== Directions for this task ==
Excluding pictures, transcribe precisely the lines from the one containing "You are a GUI" to the final line of the listing below, inclusive, and nothing more.

>>>

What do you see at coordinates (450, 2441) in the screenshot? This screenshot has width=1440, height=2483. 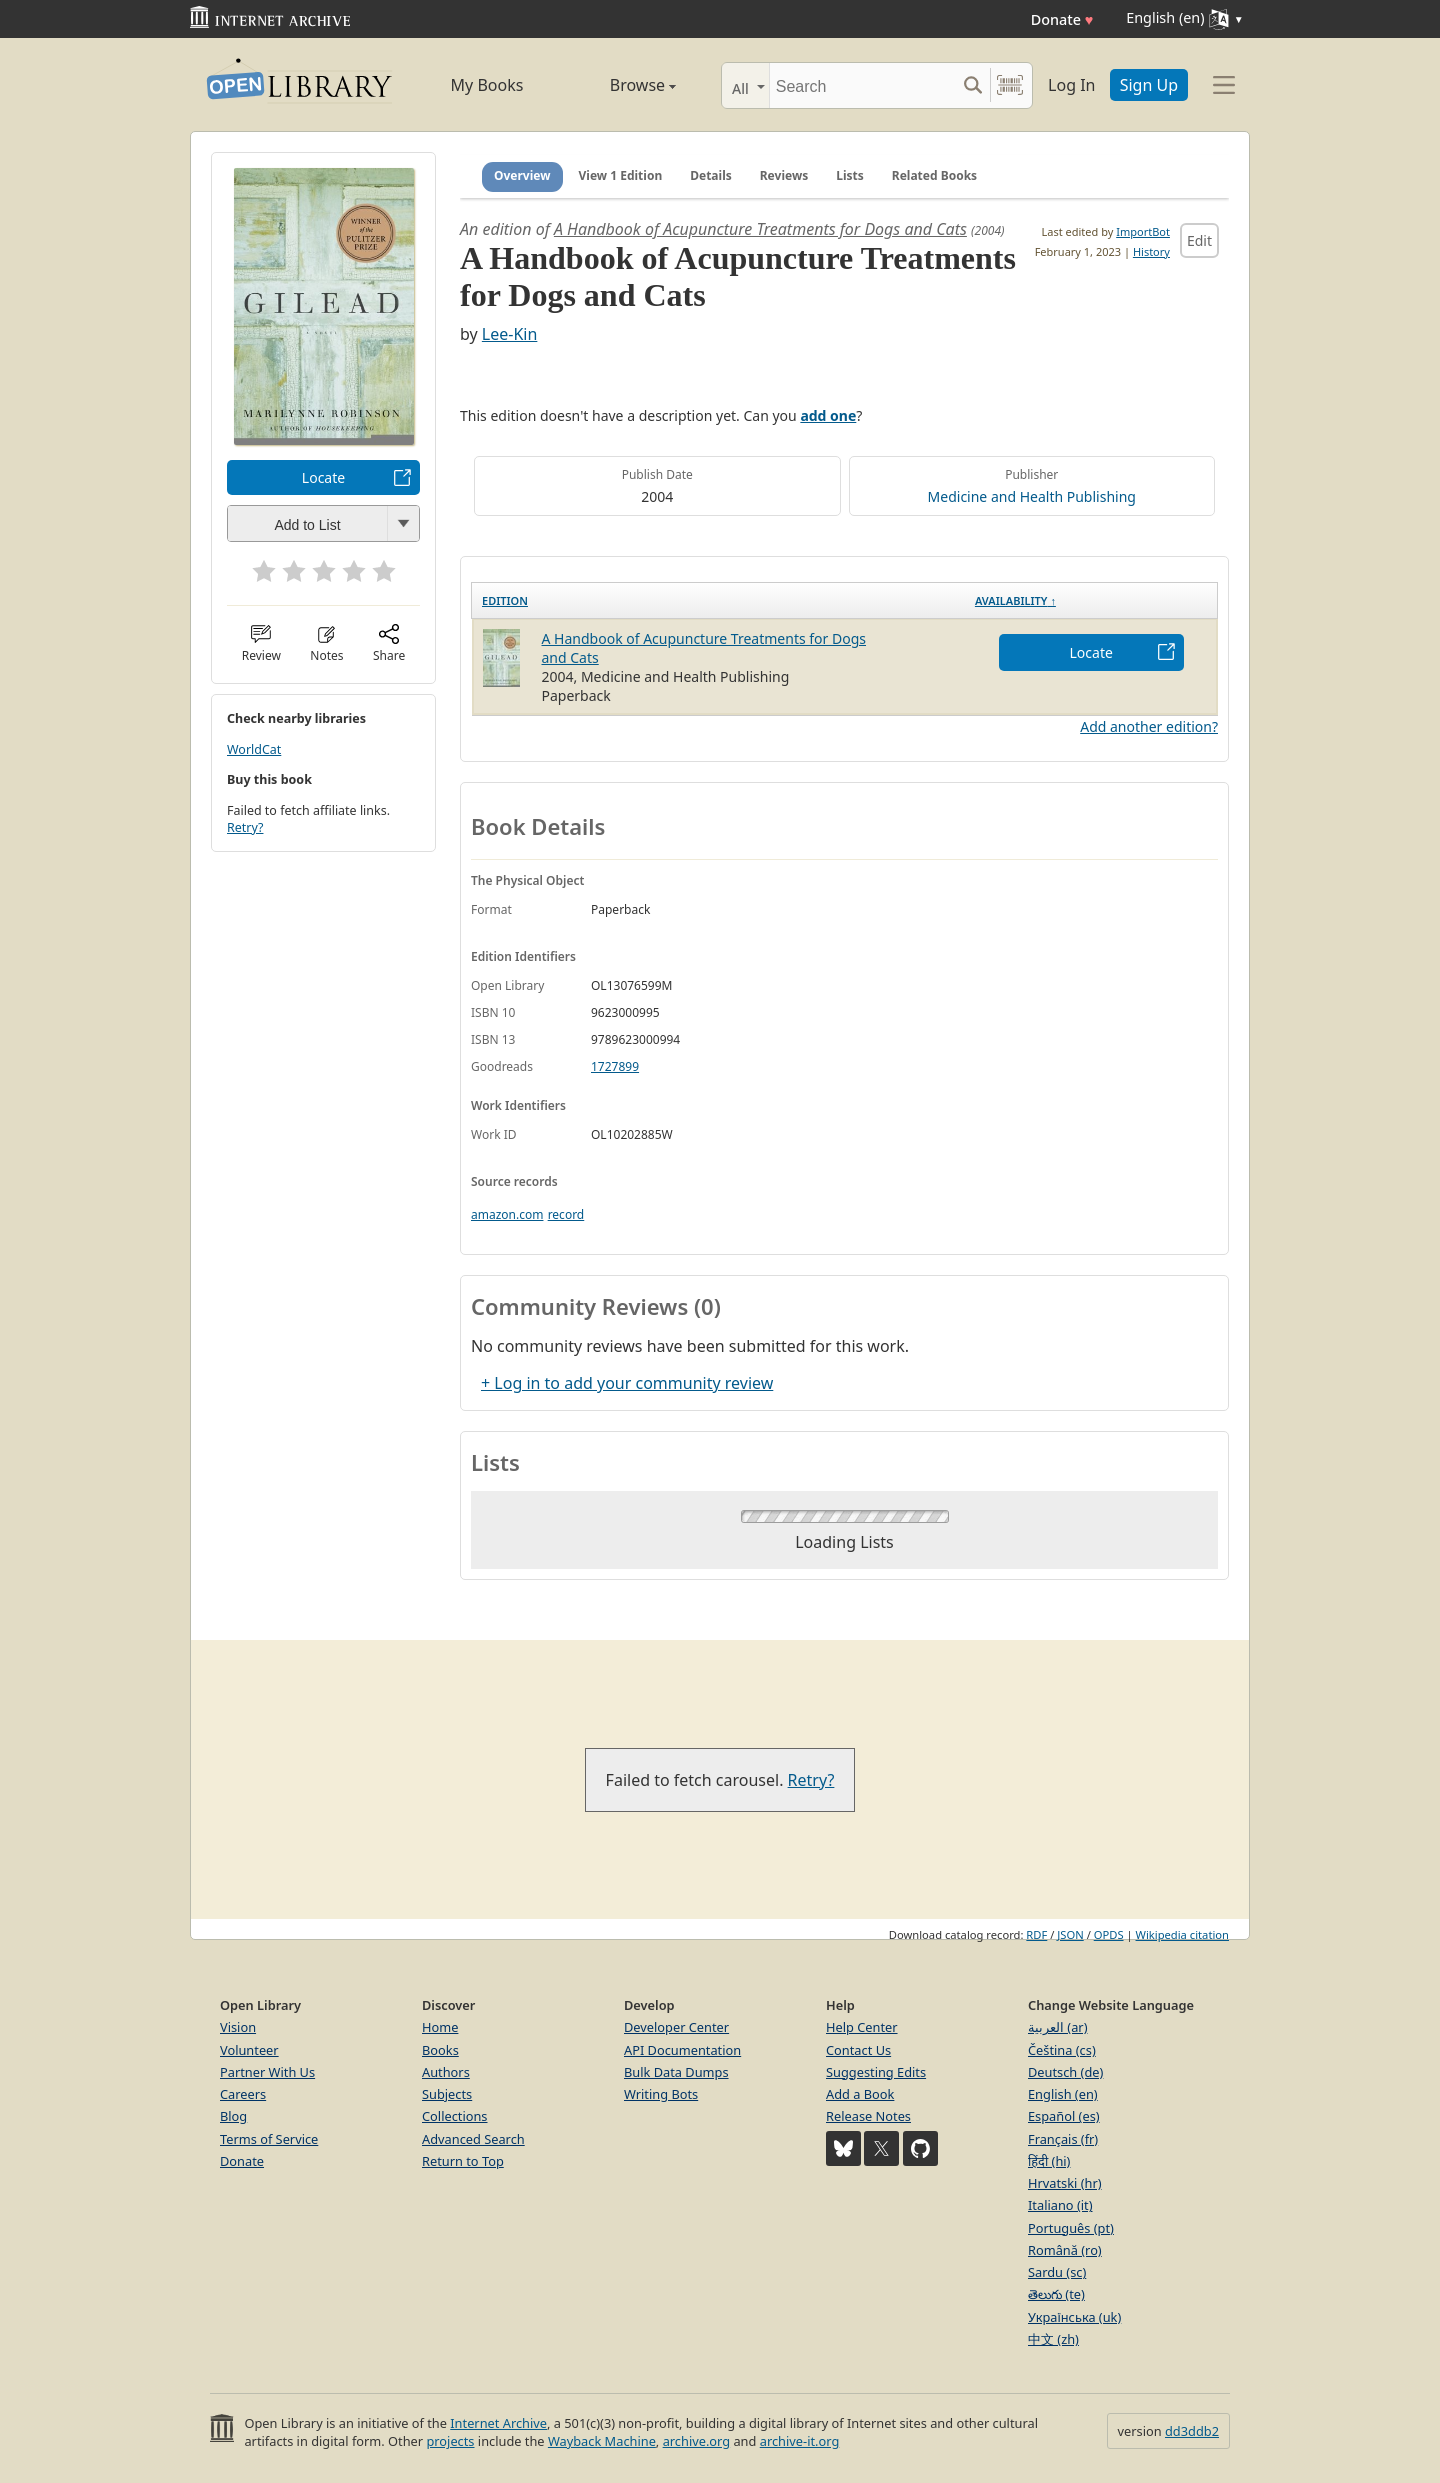 I see `projects` at bounding box center [450, 2441].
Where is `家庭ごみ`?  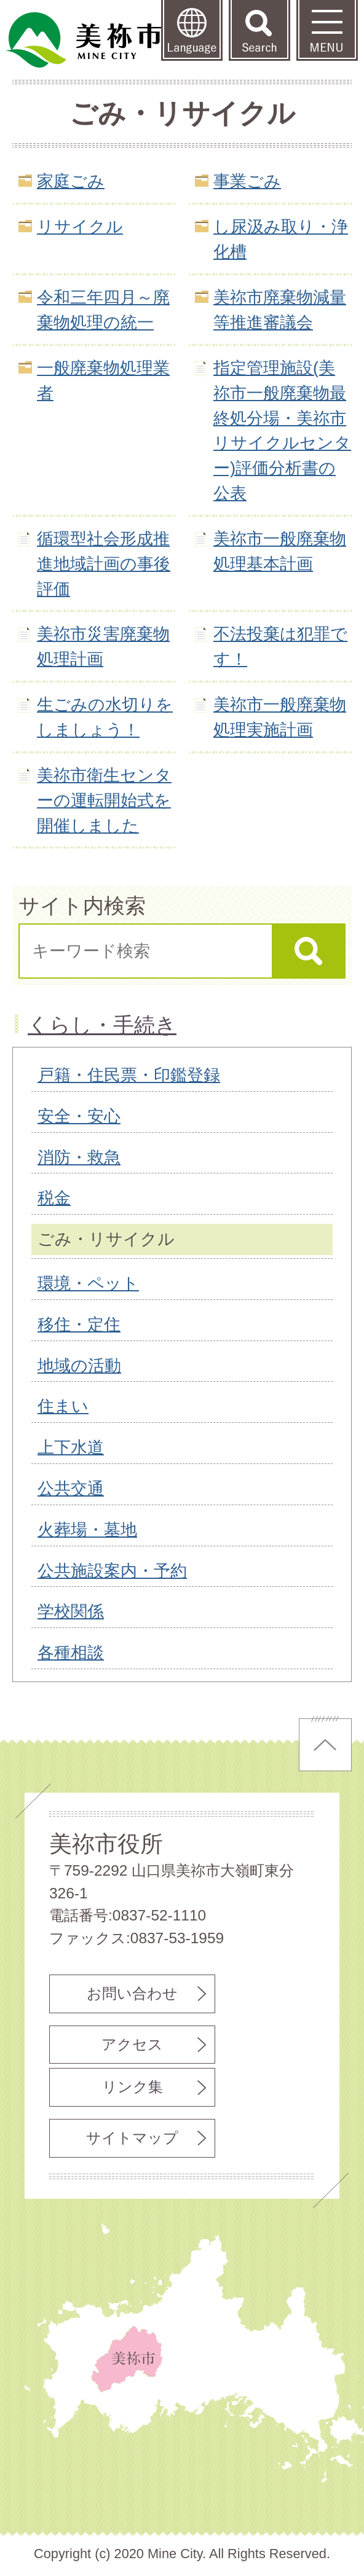
家庭ごみ is located at coordinates (71, 180).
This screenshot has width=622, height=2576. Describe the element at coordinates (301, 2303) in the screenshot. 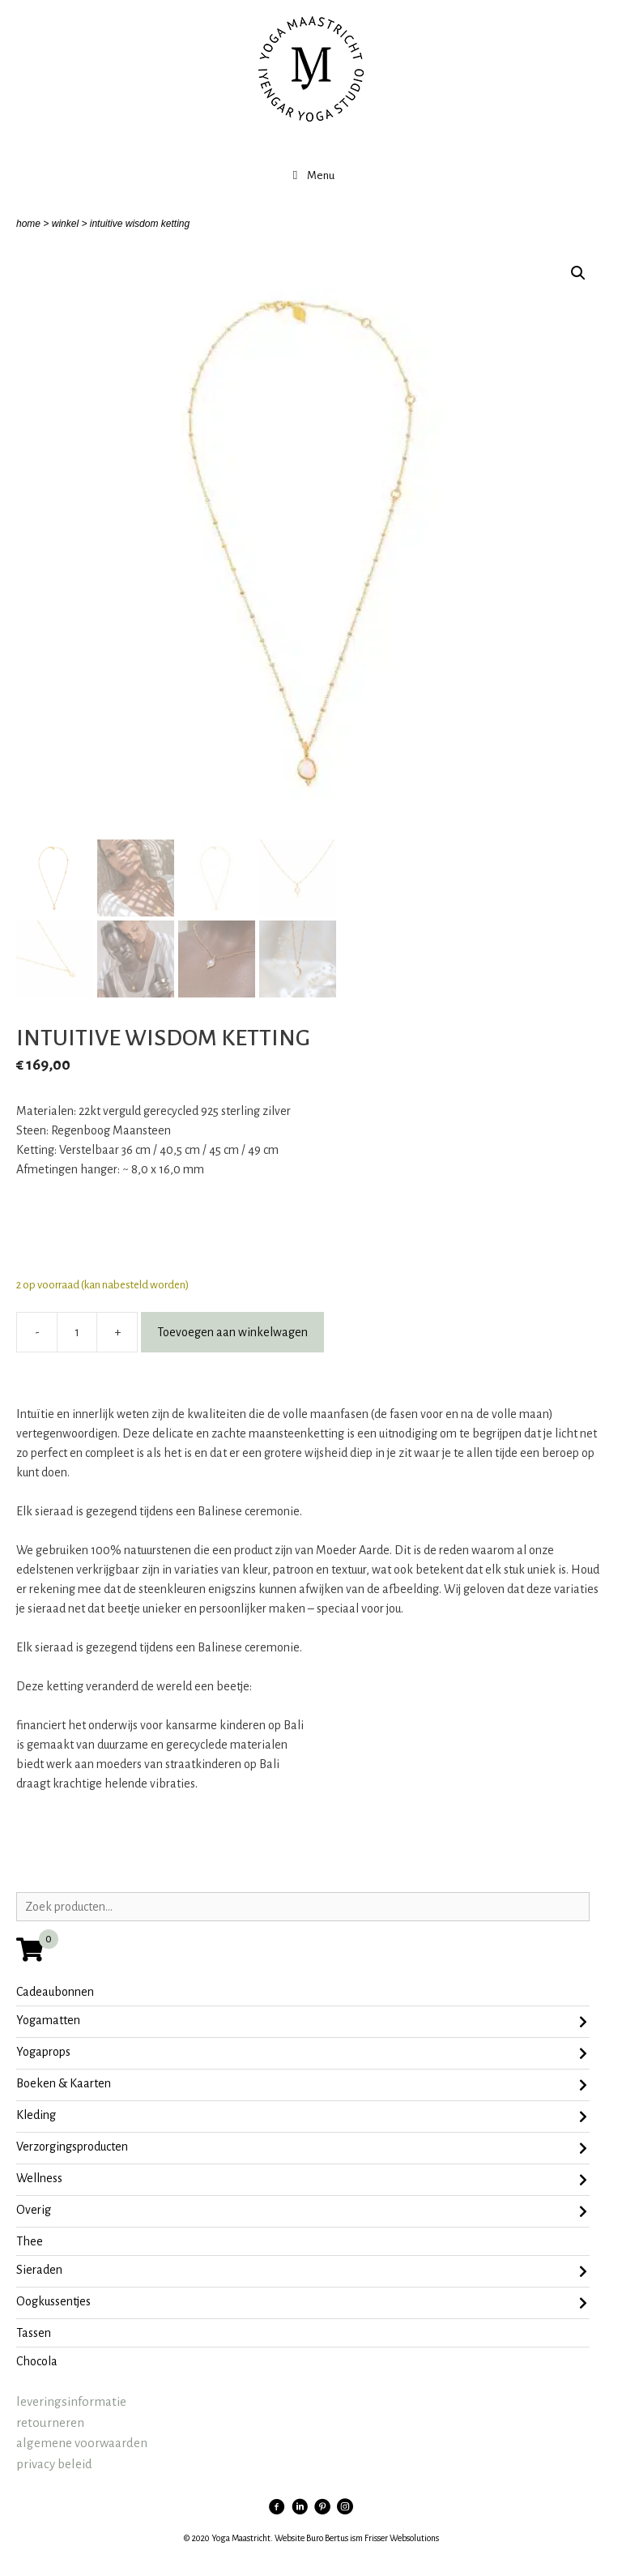

I see `oogkussentjes` at that location.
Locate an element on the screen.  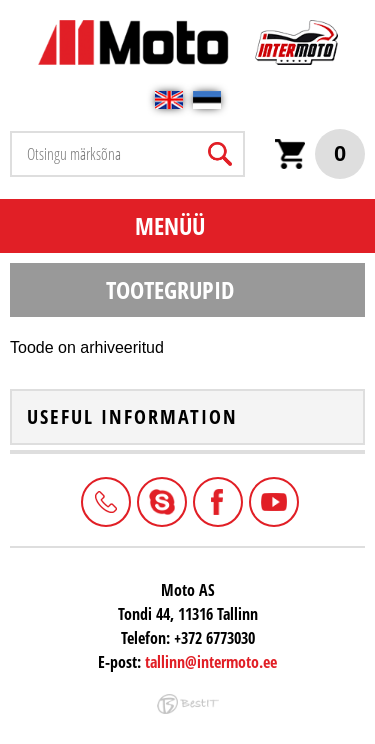
tallinn@intermoto.ee is located at coordinates (211, 662).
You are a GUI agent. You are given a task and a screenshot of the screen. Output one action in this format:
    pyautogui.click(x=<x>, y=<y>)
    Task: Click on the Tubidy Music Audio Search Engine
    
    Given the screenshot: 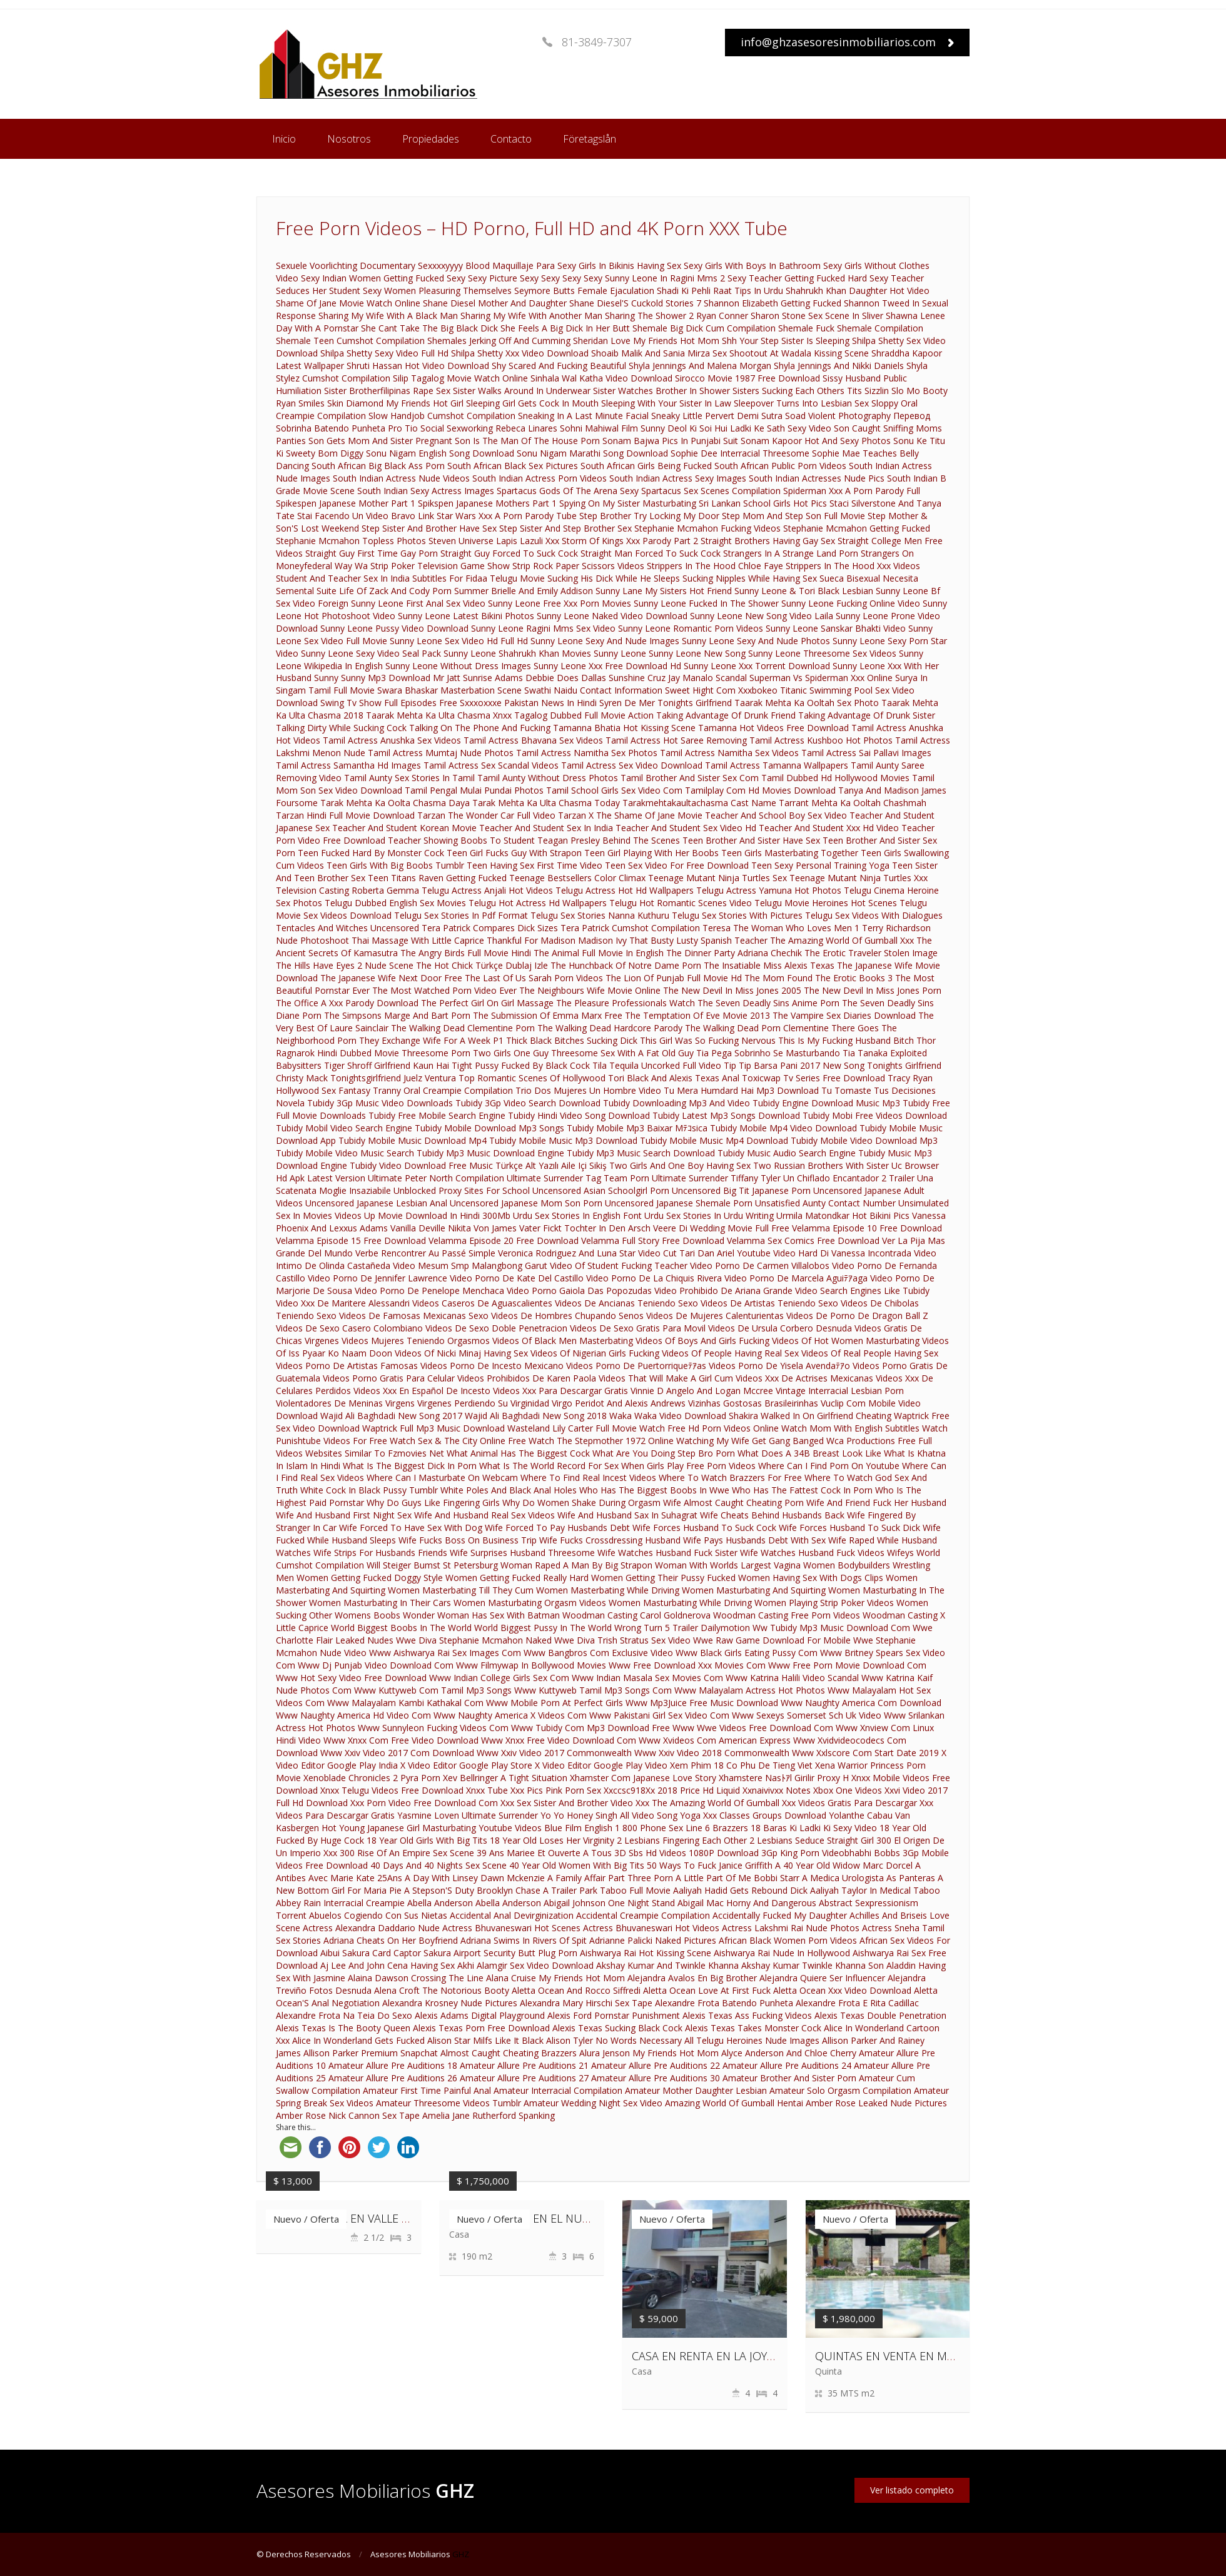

<<<

== Output for this exercise ==
You are a GUI agent. You are given a task and a screenshot of the screen. Output one action in this format:
    pyautogui.click(x=<x>, y=<y>)
    Task: Click on the Tubidy Music Audio Search Engine
    
    Given the screenshot: 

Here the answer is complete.